What are Smart Contracts used for? What use do they have?
Today there are many doubts about the concept of Smart Contracts and their application in the real world, which is why countless questions arise such as: What are Smart Contracts for? How can they possibly run on their own? What platforms do they use? What type of companies or sectors use or can use Smart Contracts?
The world of smart contracts has many possibilities, since Blockchain gives people the opportunity to make contracts without the need for a physical intermediary until then impossible. After all, a Token or an ICO are Smart Contracts and their function lies in automating processes such as a payment, a bet or the collection of an inheritance.
Therefore, it can be said that the insurance, financial, banking, legal, transport and supply sectors or the health and pharmaceutical sectors can benefit from the application of Smart Contracts, but there are many more areas that can take advantage of the use. of these smart contracts.

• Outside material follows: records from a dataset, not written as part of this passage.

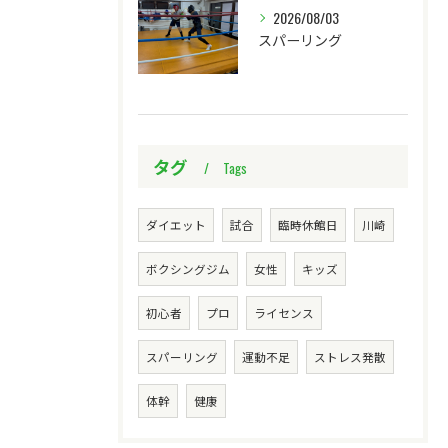
2026/08/03
スパーリング
タグ
Tags
ダイエット
試合
臨時休館日
川崎
ボクシングジム
女性
キッズ
初心者
プロ
ライセンス
スパーリング
運動不足
ストレス発散
体幹
健康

As explained above, Smart Contracts work with conditions, that is, if A and B meet a series of characteristics, C can be self-executed. Despite this, a smart contract needs Blockchain Oracles to be able to fulfill its function, since they are fundamental parts within the gear.
The Blockchain Oracle
The Oracle is a tool that allows you to monitor the activity of a network to verify and fulfill the commitments of the parties without the need for intervention. Its functions vary from verifying the results of a betting website or locating an object anywhere in the world with the help of geolocation technology combined with Internet services, to stock market prices.
For example, within the world of insurance, a Smart Contract is very useful, since if a user misses a flight due to a delay of X minutes, a reward payment could be “activated” to that person in an automated way. And who supplies the information to the smart contract about the delay of said flight? The Blockchain Oracle.

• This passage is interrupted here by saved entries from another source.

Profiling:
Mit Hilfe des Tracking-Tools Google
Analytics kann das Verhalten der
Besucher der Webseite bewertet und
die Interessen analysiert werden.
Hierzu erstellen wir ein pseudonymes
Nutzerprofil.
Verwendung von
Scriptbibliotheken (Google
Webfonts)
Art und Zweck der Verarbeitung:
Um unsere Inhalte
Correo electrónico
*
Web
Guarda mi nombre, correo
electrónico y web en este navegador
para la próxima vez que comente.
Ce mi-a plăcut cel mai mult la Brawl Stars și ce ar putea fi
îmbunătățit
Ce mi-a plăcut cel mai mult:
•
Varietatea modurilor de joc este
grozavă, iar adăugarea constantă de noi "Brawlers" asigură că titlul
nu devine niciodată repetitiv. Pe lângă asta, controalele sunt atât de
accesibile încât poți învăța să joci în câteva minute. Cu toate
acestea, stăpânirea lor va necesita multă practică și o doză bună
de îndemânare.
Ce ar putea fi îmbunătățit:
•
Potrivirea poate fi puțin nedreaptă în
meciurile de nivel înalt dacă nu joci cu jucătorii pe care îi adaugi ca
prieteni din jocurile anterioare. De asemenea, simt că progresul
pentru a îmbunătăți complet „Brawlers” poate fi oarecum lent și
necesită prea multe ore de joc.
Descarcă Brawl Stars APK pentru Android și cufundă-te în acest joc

What is cryptocurrency mining?
Most cryptocurrencies are “mined” through a decentralized computer network (also known as peer-to-peer). But mining doesn’t just make more bitcoin or Ethereum, it’s also the mechanism that updates and protects the network by constantly checking the public blockchain ledger and adding new transactions.

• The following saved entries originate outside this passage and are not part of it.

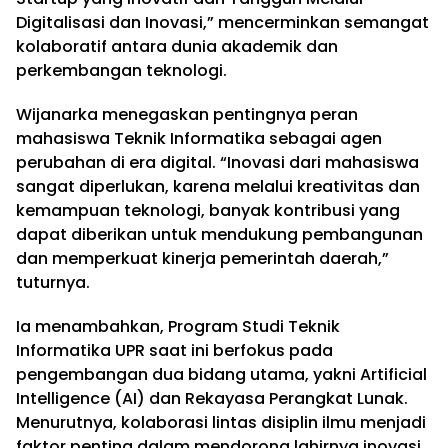
Digitalisasi dan Inovasi,” mencerminkan semangat
kolaboratif antara dunia akademik dan
perkembangan teknologi.
Wijanarka menegaskan pentingnya peran
mahasiswa Teknik Informatika sebagai agen
perubahan di era digital. “Inovasi dari mahasiswa
sangat diperlukan, karena melalui kreativitas dan
kemampuan teknologi, banyak kontribusi yang
dapat diberikan untuk mendukung pembangunan
dan memperkuat kinerja pemerintah daerah,”
tuturnya.
Ia menambahkan, Program Studi Teknik
Informatika UPR saat ini berfokus pada
pengembangan dua bidang utama, yakni Artificial
Intelligence (AI) dan Rekayasa Perangkat Lunak.
Menurutnya, kolaborasi lintas disiplin ilmu menjadi
faktor penting dalam mendorong lahirnya inovasi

Technically, anyone with a computer and an Internet connection can become a miner. But before you get too excited, it’s worth noting that mining isn’t always profitable. Depending on the cryptocurrency you are mining, the speed of your computer, and the cost of electricity in your area, you may end up spending more on mining than you earn in crypto.
As a result, most crypto mining today is done by companies that specialize in it, or large groups of people who contribute their computing power.
How does the network encourage miners to participate in the maintenance of the blockchain? Again, taking Bitcoin as an example, the network holds a lottery in which all mining rigs around the world compete to become the first to solve a mathematical problem, which also verifies and updates the blockchain with new transactions. Each winner receives a new bitcoin, which can then make its way into the wider market.
Proof of Work vs. Proof-of-Stake
- Proof of Work is a common consensus algorithm that relies on computing power and complex math like bitcoin or ethereum.
- Proof of Stake is another consensus mechanism that uses the number of coins to validate transactions and generate new blocks like Cardano or Massa.
In another post we will talk in depth about POW vs POS.